Solvation is the main driving force of electrophilic bromination since it is impossible to obtain a bromonium ion from bromine and alkene in the gas phase, whereas it is a very fast reaction in solution. The role of protic solvent in this addition was investigated experimentally by extended Winstein-Grunwald relationships, kinetic solvent isotope effects and R, the rate ratios in two solvents of similar ionizing powers but different nucleophilicities. It is shown that electrostatic medium effects and electrophilic assistance to bromide ion departure are the main rate-determining factors of the reaction. These two contributions are roughly independent of the double bond substituents. Nucleophilic solvent assistance to positive charge development is also found; however, it provides only a small acceleration, the magnitude of which depends on alkene structure. This nucleophilic solvent involvement is annulled when crowded substituents inhibit approach of the solvent to the cationic part of the transition state or when positive charge is delocalized by conjugated electron-donating groups. These several solvent roles are identical in nature and in magnitude with those observed in heterolytic solvolysis. In halogenated solvents, the driving force of bromination arises from catalysis by a second bromine molecule which assists heterolysis of the bromine-bromine bond, leading to the bromonium-tribromide ion pair. Similar halogen catalysis occurs also in some solvolyses.

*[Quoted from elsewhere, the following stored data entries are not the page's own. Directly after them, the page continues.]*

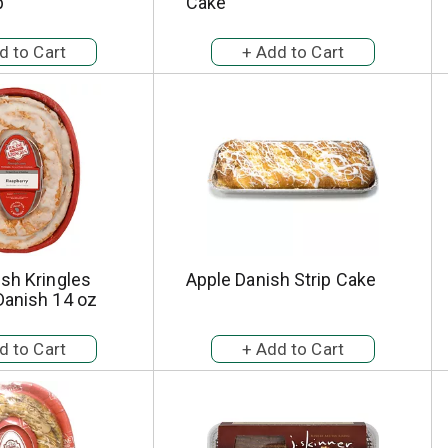
p
Cake
sh Kringles
Apple Danish Strip Cake
Danish 14 oz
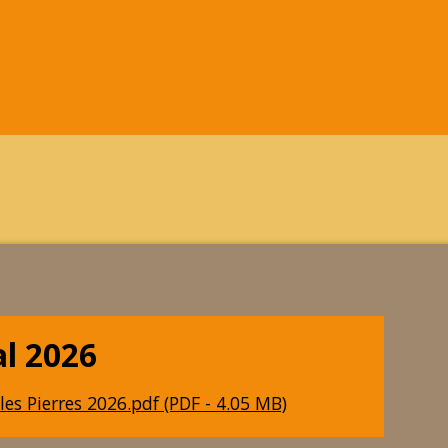
al 2026
les Pierres 2026.pdf (PDF - 4.05 MB)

Finally, return is also found in both reactions; reversible formation of bromonium ions is observed when their nucleophilic attack, the product-forming last step, is made energetically difficult either by steric inhibition or by poor nucleophilicity of the trapping nucleophiles. Similarities and differences between electrophilic bromine addition and limiting solvolysis are discussed in terms of respective intermediate stabilities and heats of formation.